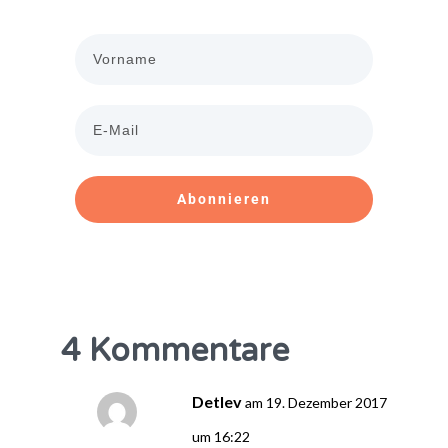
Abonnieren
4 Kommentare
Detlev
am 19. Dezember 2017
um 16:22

····················

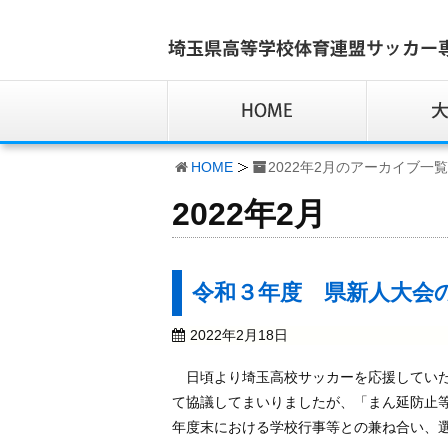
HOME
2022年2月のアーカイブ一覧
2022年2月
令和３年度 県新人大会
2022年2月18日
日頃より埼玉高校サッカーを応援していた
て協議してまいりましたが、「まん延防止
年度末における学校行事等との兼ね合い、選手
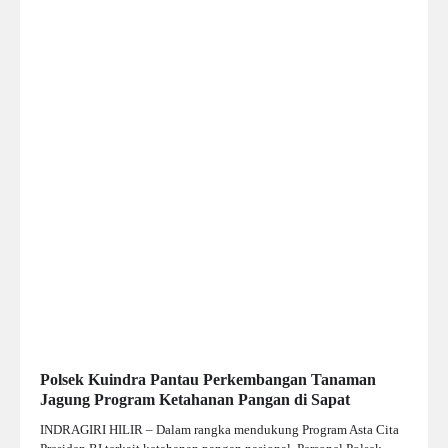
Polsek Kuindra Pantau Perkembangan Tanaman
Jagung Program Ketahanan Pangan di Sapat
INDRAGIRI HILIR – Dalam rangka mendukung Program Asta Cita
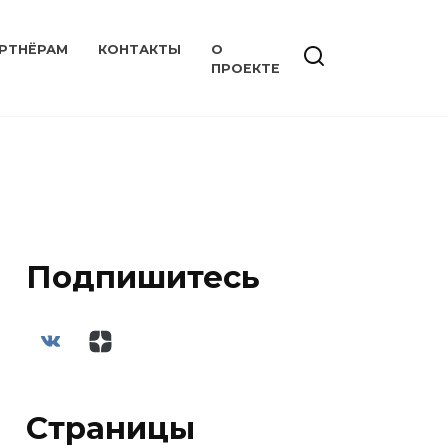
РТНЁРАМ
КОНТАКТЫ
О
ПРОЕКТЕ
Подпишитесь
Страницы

····················

= Work required =
Anywhere the listing shows the word "Program", copy the full line.

= Response below =
Jagung Program Ketahanan Pangan di Sapat
INDRAGIRI HILIR – Dalam rangka mendukung Program Asta Cita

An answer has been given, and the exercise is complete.